◆ **Task statement**: In the output, include exactly the lines from the beginning of the records up to and including the one that contains "ls Kunming - Mandalay", and leave out the pictures.

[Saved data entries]
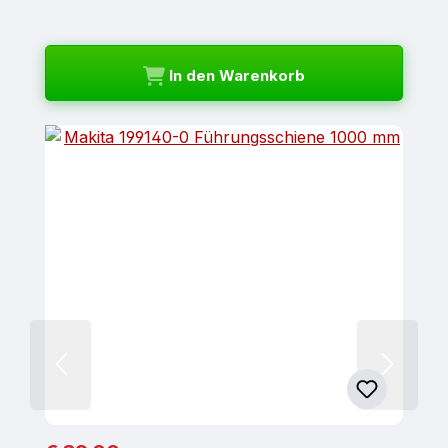
In den Warenkorb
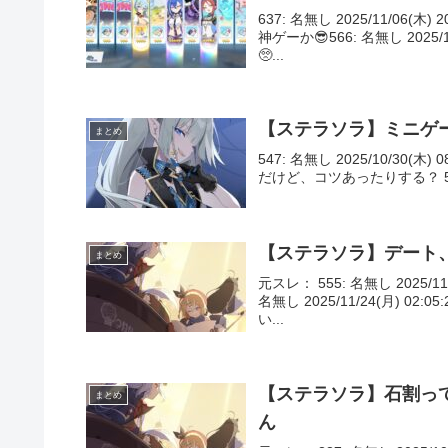
637: 名無し 2025/11/06
神ゲーか😎566: 名無し 2025
🥺...
【ステラソラ】ミニゲ
まとめ
547: 名無し 2025/10/3
だけど、コツあったりする？ 553: 名
【ステラソラ】デート
まとめ
元スレ： 555: 名無し 2025/
名無し 2025/11/24(月)
い...
【ステラソラ】石割っ
まとめ
ん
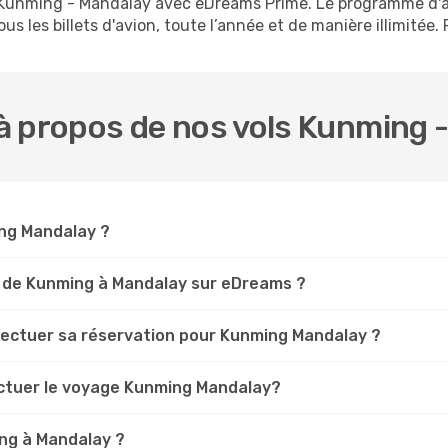
ls Kunming - Mandalay avec eDreams Prime. Le programme d
s les billets d'avion, toute l’année et de manière illimitée. 
à propos de nos vols Kunming 
ing Mandalay ?
s de Kunming à Mandalay sur eDreams ?
ffectuer sa réservation pour Kunming Mandalay ?
ectuer le voyage Kunming Mandalay?
ng à Mandalay ?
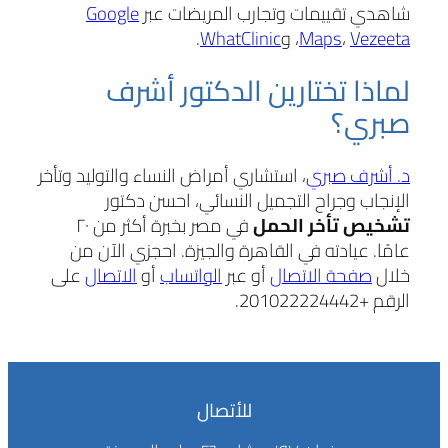
شاهدي تقييمات وتجارب المريضات عبر
Google
Vezeeta
،
Maps
، و
WhatClinic
.
لماذا تختارين الدكتور أشرف
صبري؟
د. أشرف صبري
، استشاري أمراض النساء والتوليد وتأخر
الإنجاب وجراح التجميل النسائي، احسن دكتور
تشخيص تأخر الحمل
في مصر بخبرة أكثر من ٢٠
عامًا. عيادته في القاهرة والجيزة. احجزي الآن من
خلال
صفحة الاتصال
أو عبر
الواتساب
أو
الاتصال
على
الرقم +201022224442.
للأتصال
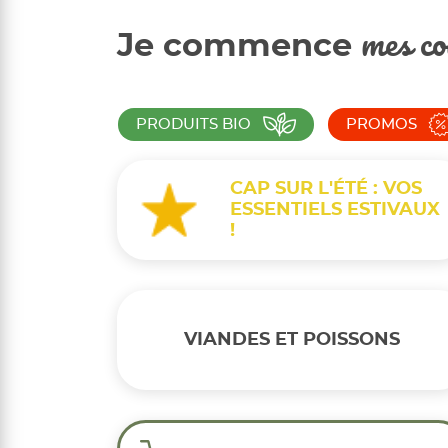
Je commence
mes co
PRODUITS BIO
PROMOS
CAP SUR L'ÉTÉ : VOS
ESSENTIELS ESTIVAUX
!
VIANDES ET POISSONS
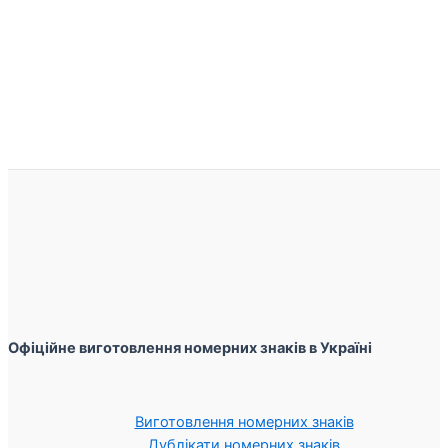
Офіційне виготовлення номерних знаків в Україні
Виготовлення номерних знаків
Дублікати номерних знаків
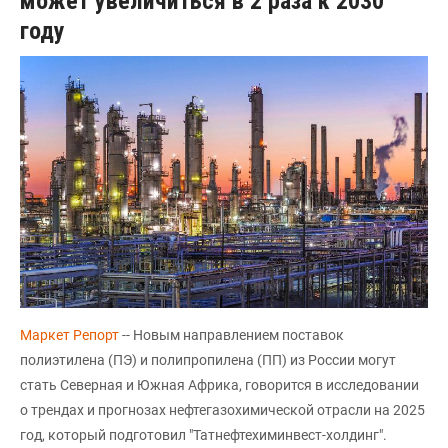
может увеличиться в 2 раза к 2030
году
Маркет Репорт
-- Новым направлением поставок
полиэтилена (ПЭ) и полипропилена (ПП) из России могут
стать Северная и Южная Африка, говорится в исследовании
о трендах и прогнозах нефтегазохимической отрасли на 2025
год, который подготовил "Татнефтехиминвест-холдинг".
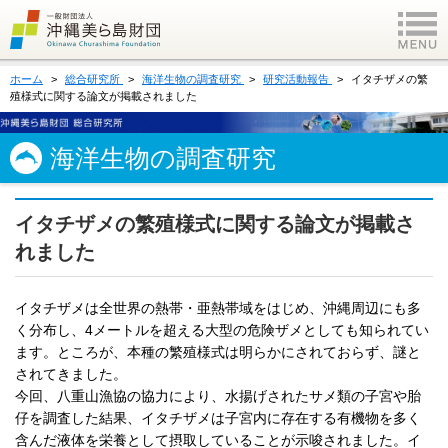
ホーム
総合研究所
海洋生物の調査研究
研究活動報告
イタチザメの繁
殖様式に関する論文が掲載されました
海洋生物の調査研究
イタチザメの繁殖様式に関する論文が掲載さ
れました
イタチザメは全世界の熱帯・亜熱帯域をはじめ、沖縄周辺にも多
く分布し、4メートルを超える大型の危険ザメとしても知られてい
ます。ところが、本種の繁殖様式は明らかにされておらず、謎と
されてきました。
今回、八重山漁協の協力により、水揚げされたサメ類の子宮や胎
仔を調査した結果、イタチザメは子宮内に存在する有機物を多く
含んだ液体を栄養として摂取していることが示唆されました。イ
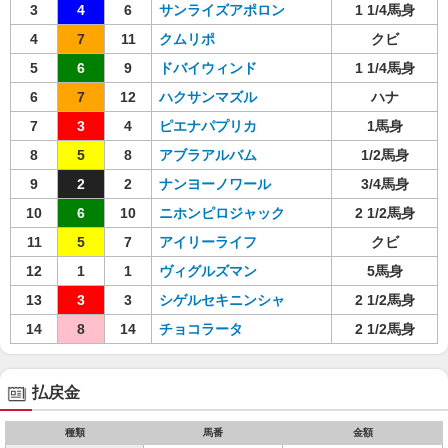
3
4
6
サンライズアポロン
1 1/4馬身
4
7
11
クムリポ
クビ
5
6
9
ドバイウィンド
1 1/4馬身
6
7
12
ハクサンマズル
ハナ
7
3
4
ピエナパプリカ
1馬身
8
5
8
アブラアルバム
1/2馬身
9
2
2
ナンヨーノワール
3/4馬身
10
6
10
ニホンピロジャック
2 1/2馬身
11
5
7
アイリーライフ
クビ
12
1
1
ヴィグルズマン
5馬身
13
3
3
シゲルセキニンシャ
2 1/2馬身
14
8
14
チョコラータ
2 1/2馬身
払戻金
種類
馬番
金額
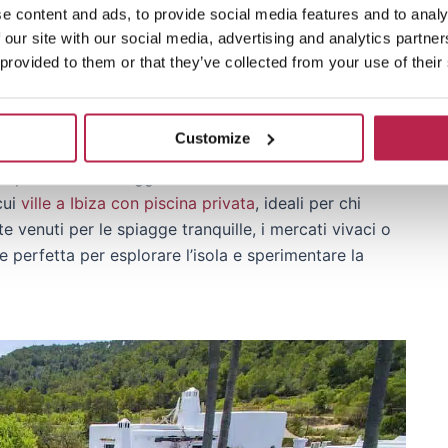
e in contatto più profondamente con le persone del
e content and ads, to provide social media features and to analy
del loro stile di vita. Ogni parola imparata è un passo
 our site with our social media, advertising and analytics partn
 provided to them or that they’ve collected from your use of their
 Ibiza
Customize
e per il vostro viaggio a Ibiza. A OneVillasIbiza
cui
ville a Ibiza con piscina privata
, ideali per chi
e venuti per le spiagge tranquille, i mercati vivaci o
se perfetta per esplorare l’isola e sperimentare la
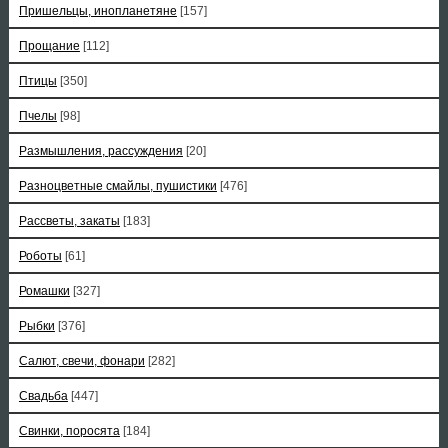
Пришельцы, инопланетяне
[157]
Прощание
[112]
Птицы
[350]
Пчелы
[98]
Размышления, рассуждения
[20]
Разноцветные смайлы, пушистики
[476]
Рассветы, закаты
[183]
Роботы
[61]
Ромашки
[327]
Рыбки
[376]
Салют, свечи, фонари
[282]
Свадьба
[447]
Свинки, поросята
[184]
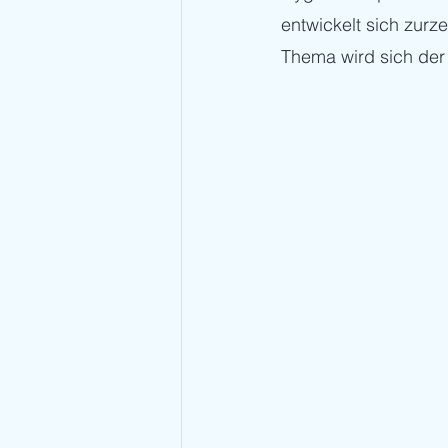
entwickelt sich zurz
Thema wird sich der 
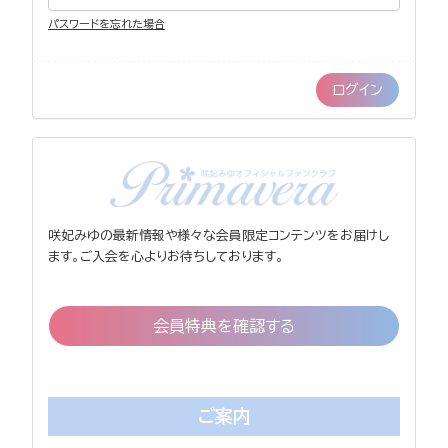
パスワードを忘れた場合
咲妃みゆの最新情報や様々な会員限定コンテンツをお届けし
ます。ご入会を心よりお待ちしております。
会員特典を確認する
ご案内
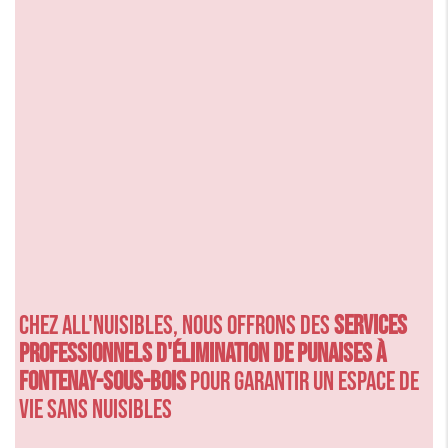
Chez ALL'NUISIBLES, nous offrons des
services
professionnels d'élimination de punaises à
Fontenay-sous-Bois
pour garantir un espace de
vie sans nuisibles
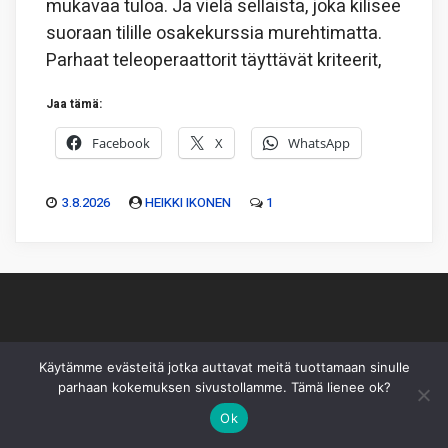
mukavaa tuloa. Ja vielä sellaista, joka kilisee
suoraan tilille osakekurssia murehtimatta.
Parhaat teleoperaattorit täyttävät kriteerit,
Jaa tämä:
Facebook
X
WhatsApp
3.8.2026
HEIKKI IKONEN
1
Piksu Oy
|
Toimitus
|
Käyttöehdot
|
Mediakortti
Käytämme evästeitä jotka auttavat meitä tuottamaan sinulle
parhaan kokemuksen sivustollamme. Tämä lienee ok?
Sivusto ei sisällä sijoitussuosituksia eikä sisältöä pidä
Ok
sellaiseksi tulkita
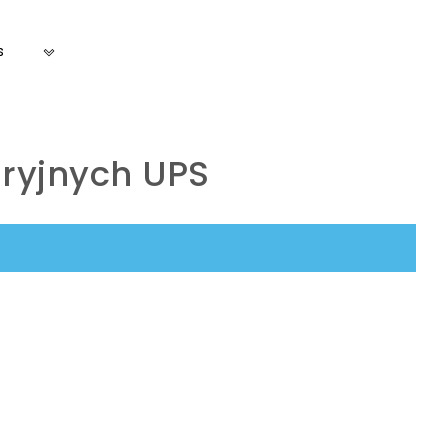
s
aryjnych UPS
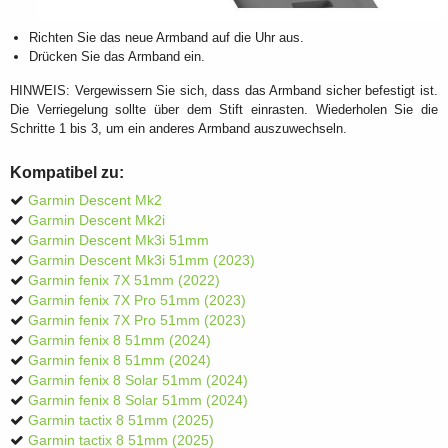
Richten Sie das neue Armband auf die Uhr aus.
Drücken Sie das Armband ein.
HINWEIS: Vergewissern Sie sich, dass das Armband sicher befestigt ist.
Die Verriegelung sollte über dem Stift einrasten. Wiederholen Sie die
Schritte 1 bis 3, um ein anderes Armband auszuwechseln.
Kompatibel zu:
Garmin Descent Mk2
Garmin Descent Mk2i
Garmin Descent Mk3i 51mm
Garmin Descent Mk3i 51mm (2023)
Garmin fenix 7X 51mm (2022)
Garmin fenix 7X Pro 51mm (2023)
Garmin fenix 7X Pro 51mm (2023)
Garmin fenix 8 51mm (2024)
Garmin fenix 8 51mm (2024)
Garmin fenix 8 Solar 51mm (2024)
Garmin fenix 8 Solar 51mm (2024)
Garmin tactix 8 51mm (2025)
Garmin tactix 8 51mm (2025)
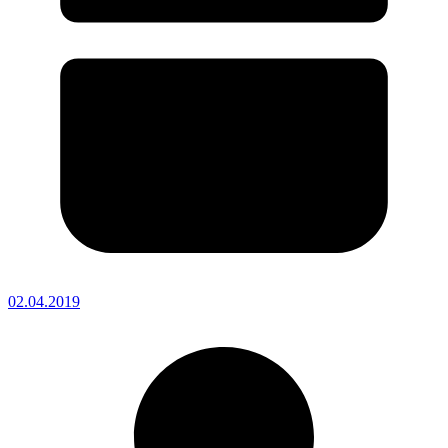
02.04.2019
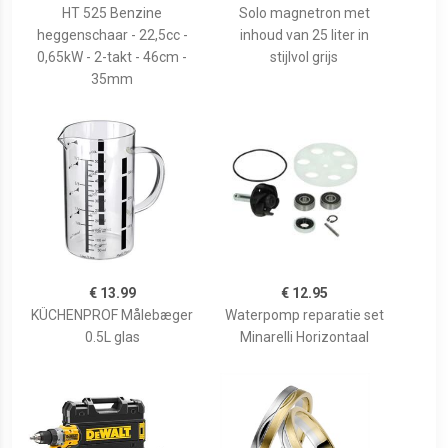
HT 525 Benzine
Solo magnetron met
heggenschaar - 22,5cc -
inhoud van 25 liter in
0,65kW - 2-takt - 46cm -
stijlvol grijs
35mm
€ 13.99
€ 12.95
KÜCHENPROF Målebæger
Waterpomp reparatie set
0.5L glas
Minarelli Horizontaal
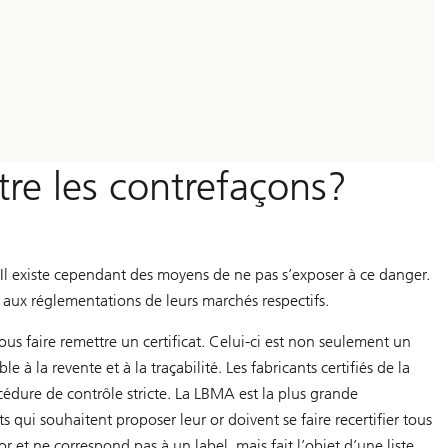
re les contrefaçons?
. Il existe cependant des moyens de ne pas s’exposer à ce danger.
is aux réglementations de leurs marchés respectifs.
ous faire remettre un certificat. Celui-ci est non seulement un
 à la revente et à la traçabilité. Les fabricants certifiés de la
dure de contrôle stricte. La LBMA est la plus grande
 qui souhaitent proposer leur or doivent se faire recertifier tous
’or et ne correspond pas à un label, mais fait l’objet d’une liste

◆ **Result of this exercise**:
In den Warenkorb
637: 名無し 2025/11/06
神ゲーか😎566: 名無し 2025
🥺...
【ステラソラ】ミニゲ
まとめ
547: 名無し 2025/10/3
だけど、コツあったりする？ 553: 名
【ステラソラ】デート
まとめ
元スレ： 555: 名無し 2025/
名無し 2025/11/24(月)
い...
【ステラソラ】石割っ
まとめ
ん
ls Kunming - Mandalay avec eDreams Prime. Le programme d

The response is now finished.